MIP-1095 is under clinical development by Progenics Pharmaceuticals and currently in the Phase II in clinical pathway. The characteristics of the clinical trial as well as other attributes related to the drug, regulations, and company play a fundamental role in ensuring the likelihood of transition that the drug moves from its current development stage to next.

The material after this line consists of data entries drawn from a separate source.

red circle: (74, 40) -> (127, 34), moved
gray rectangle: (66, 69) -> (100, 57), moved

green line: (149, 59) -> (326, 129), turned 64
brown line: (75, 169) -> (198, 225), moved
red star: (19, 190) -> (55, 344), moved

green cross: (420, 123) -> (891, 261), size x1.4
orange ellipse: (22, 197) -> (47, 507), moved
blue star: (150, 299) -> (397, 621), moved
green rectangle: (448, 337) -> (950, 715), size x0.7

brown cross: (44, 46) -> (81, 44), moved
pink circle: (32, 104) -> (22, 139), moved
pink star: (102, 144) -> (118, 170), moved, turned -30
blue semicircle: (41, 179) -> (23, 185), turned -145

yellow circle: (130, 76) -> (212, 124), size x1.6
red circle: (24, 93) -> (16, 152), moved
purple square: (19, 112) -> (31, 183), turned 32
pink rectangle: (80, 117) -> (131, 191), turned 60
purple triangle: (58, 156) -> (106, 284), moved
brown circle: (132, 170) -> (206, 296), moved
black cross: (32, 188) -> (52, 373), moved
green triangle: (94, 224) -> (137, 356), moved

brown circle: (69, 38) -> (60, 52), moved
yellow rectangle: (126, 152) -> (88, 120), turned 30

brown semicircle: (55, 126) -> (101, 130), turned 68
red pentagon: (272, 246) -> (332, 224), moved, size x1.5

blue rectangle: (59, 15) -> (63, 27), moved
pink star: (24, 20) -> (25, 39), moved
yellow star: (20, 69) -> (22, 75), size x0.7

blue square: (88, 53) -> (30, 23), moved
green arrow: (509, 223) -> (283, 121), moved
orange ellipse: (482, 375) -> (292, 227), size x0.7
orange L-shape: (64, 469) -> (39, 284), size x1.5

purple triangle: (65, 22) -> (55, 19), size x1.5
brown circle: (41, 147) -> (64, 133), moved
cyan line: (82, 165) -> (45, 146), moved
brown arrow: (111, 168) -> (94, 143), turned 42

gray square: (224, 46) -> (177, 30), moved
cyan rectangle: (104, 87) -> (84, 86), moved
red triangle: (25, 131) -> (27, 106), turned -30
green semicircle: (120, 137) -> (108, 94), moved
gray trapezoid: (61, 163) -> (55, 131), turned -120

According to GlobalData, the latest event to affect MIP-1095’s likelihood of approval (LoA) and phase transition for Metastatic Hormone Refractory (Castration Resistant, Androgen-Independent) Prostate Cancer took place on 06 Jun 2022, which increased the likelihood that the drug progresses to the next phase in its clinical pathway and increased the likelihood of final approval for this indication.

GlobalData uses proprietary data and analytics to provide a complete picture of this assessment in their MIP-1095 Likelihood of Approval (LoA) and Phase Transition Success Rate (PTSR) Report.

MIP-1095 overview

MIP-1095 is under development for the treatment of metastatic castration-resistant prostate cancer. The drug candidate is an iodine-131-labeled prostate-specific membrane antigen (PSMA) targeted small molecule radiotherapeutic. Iodine-131 is a beta-particle-emitting radionuclide that is capable of destroying tumor cells. It is administered through intravenous route.

Progenics Pharmaceuticals overview

Progenics Pharmaceuticals (Progenics) is a biopharmaceutical company.

Quick View MIP-1095 LOA Data

Report Segments
  • Innovator
Drug Name
  • MIP-1095
Administration Pathway
  • Intravenous
Therapeutic Areas
  • Oncology
Key Developers
Highest Development Stage
  • Phase II

GlobalData, the leading provider of industry intelligence, provided the underlying data, research, and analysis used to produce this article.

GlobalData’s Likelihood of Approval analytics tool dynamically assesses and predicts how likely a drug will move to the next stage in its clinical pathway (PTSR), as well as how likely the drug will be approved (LoA). This is based on a proprietary algorithm built from the drugs’ sales forecast, regulatory milestones, cost forecasts, WACC rate and other proprietary data sources found on GlobalData’s Pharmaceutical Intelligence Center.